1. A material application system comprising:

a plurality of material application system components including at least a material application device for applying a material to a part and a supply of material for the application device, a wireless identification device, said wireless identification device being associated with at least one of said system components, and a sensor for receiving information from said wireless identification device.

2. The system of claim 1 wherein said application device comprises a spray gun.

3. The system of claim 1 wherein said components comprise a powder spray booth, a powder spray gun and a powder pump.

4. The system of claim 1 wherein said wireless identification device comprises an RFID device.

5. The system of claim 1 wherein said wireless identification device is associated with a wear item of the material application system.

6. The system of claim 5 wherein said wear part is selected from the group of a spray nozzle, a pump throat and a powder tube.

7. The system of claim 1 wherein said information includes part identification.

8. The system of claim 7 wherein said information includes original manufacturer information.

9. The system of claim 1 wherein said sensor is part of a hand held device.

10. An assembly comprising the combination of a wear item in a material application system and a wireless identification device comprising a circuit chip and an antenna, said device being associated with the wear item.

11. The assembly of claim 10 wherein said wireless identification device comprises an RFID device.

12. The assembly of claim 10 wherein said wear item is s spray gun nozzle.

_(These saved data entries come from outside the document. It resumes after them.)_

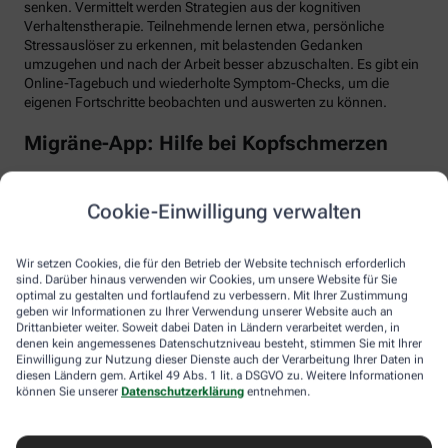
senken. Vermittelt werden Strategien aus der kognitiven
Verhaltenstherapie. Teilnehmende lernen etwa, persönliche
Stressauslöser zu erkennen, mit belastenden Gedanken
umzugehen und nach der Arbeit besser abzuschalten. Es gibt ein
Online-Tagebuch und wiederholte Symptom-Checks, um die
eigenen Fortschritte beobachten und auswerten zu können.
Migräne-App: Hilfe bei Kopfschmerzen
Schlaf, Ernährung, Bewegung, Stress … All das kann Einfluss auf
schmerzhafte Migräne-Attacken haben. Mit der Migräne-App der
Cookie-Einwilligung verwalten
renommierten Schmerzklinik Kiel lässt sich übersichtlich
festhalten, wann die Anfälle mit welchen Symptomen auftreten.
Das kann helfen, persönliche Muster zu erkennen und die
Wir setzen Cookies, die für den Betrieb der Website technisch erforderlich
Attacken besser zu behandeln, etwa durch den optimalen
sind. Darüber hinaus verwenden wir Cookies, um unsere Website für Sie
Einnahmezeitpunkt von Migräne-Medikamenten. Darüber hinaus
optimal zu gestalten und fortlaufend zu verbessern. Mit Ihrer Zustimmung
stellt die App viele nützliche Informationen zu Migräne bereit
geben wir Informationen zu Ihrer Verwendung unserer Website auch an
Drittanbieter weiter. Soweit dabei Daten in Ländern verarbeitet werden, in
sowie aktive Verfahren zur Entspannung und Stressbewältigung.
denen kein angemessenes Datenschutzniveau besteht, stimmen Sie mit Ihrer
Einwilligung zur Nutzung dieser Dienste auch der Verarbeitung Ihrer Daten in
Aimo gesund bewegt: Digitaler Personal
diesen Ländern gem. Artikel 49 Abs. 1 lit. a DSGVO zu. Weitere Informationen
Trainer
können Sie unserer
Datenschutzerklärung
entnehmen.
Trainings-Apps gibt es viele. Diese hier ist anders. Kern des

13. The assembly of claim 10 wherein said device is affixed to or embedded in the wear item.

14. The assembly of claim 10 wherein the wear item is part of a powder spray gun or powder pump.

15. The assembly of claim 10 comprising a sensor for interrogating the device.

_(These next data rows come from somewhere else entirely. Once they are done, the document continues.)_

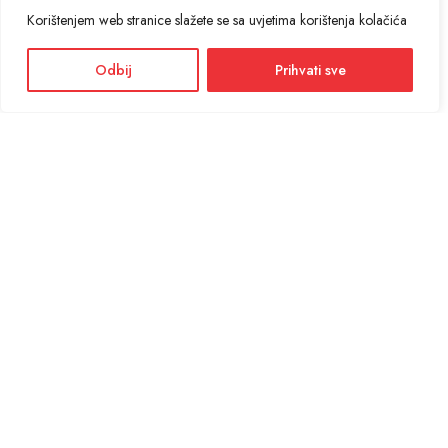
Korištenjem web stranice slažete se sa uvjetima korištenja kolačića
Odbij
Prihvati sve
Facebook
Instagram
Informacije i cijene na ovoj web stranici imaju informativni karakter. U slučaju
eventualne ljudske ili tehničke greške, mjerodavni su podaci dostupni na prodajnim
mjestima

16. The assembly of claim 15 wherein said sensor is hand held.

17. A method for identifying parts of a material application system, comprising:

associating with the part a wireless identification device;

receiving information from said device, and

using said information as part of the operation or maintenance of the material application system.

18. The method of claim 17 comprising the step of:

associating an RFID device with the part.

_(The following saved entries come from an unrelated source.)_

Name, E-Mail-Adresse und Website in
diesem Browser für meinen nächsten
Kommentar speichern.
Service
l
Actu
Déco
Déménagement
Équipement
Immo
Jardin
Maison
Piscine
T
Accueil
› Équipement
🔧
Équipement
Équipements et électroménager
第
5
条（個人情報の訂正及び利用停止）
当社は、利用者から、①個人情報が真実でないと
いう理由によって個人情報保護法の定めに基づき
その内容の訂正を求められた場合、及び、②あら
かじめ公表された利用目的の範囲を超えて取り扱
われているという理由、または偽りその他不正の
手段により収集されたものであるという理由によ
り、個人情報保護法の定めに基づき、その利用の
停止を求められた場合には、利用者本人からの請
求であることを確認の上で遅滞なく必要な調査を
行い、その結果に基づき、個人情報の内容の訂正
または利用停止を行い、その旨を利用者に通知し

19. The method of claim 17 comprising the step of:

using the information received as part of a maintenance or repair procedure.

20. The method of claim 17 wherein the part is a wear item or a system component.

21. A method for identifying parts in a container, comprising:

associating with each part in a container a wireless identification device;

receiving information from said device by using a hand held sensor, and

using said information to verify contents of the container without having to open the container.

22. A method for identifying parts of an assembled product, comprising:

associating with each of one or more parts of an assembled product a respective wireless identification device;

receiving information from each said wireless identification device, and

using said information to verify the assembled product has all required parts and that all parts in the product are correct, wherein the method is carried out without disassembly of the product.

23. The method of claim 22 comprising the step of receiving said information by positioning the assembled product in a stand having a sensor for reading the wireless devices.

24. A method for identifying parts of a material application system, comprising:

associating with one or more parts of a material application system a respective wireless identification device;

receiving information from said wireless devices using a handheld scan device,

said one or more parts including a spray booth, and using said information to identify the booth.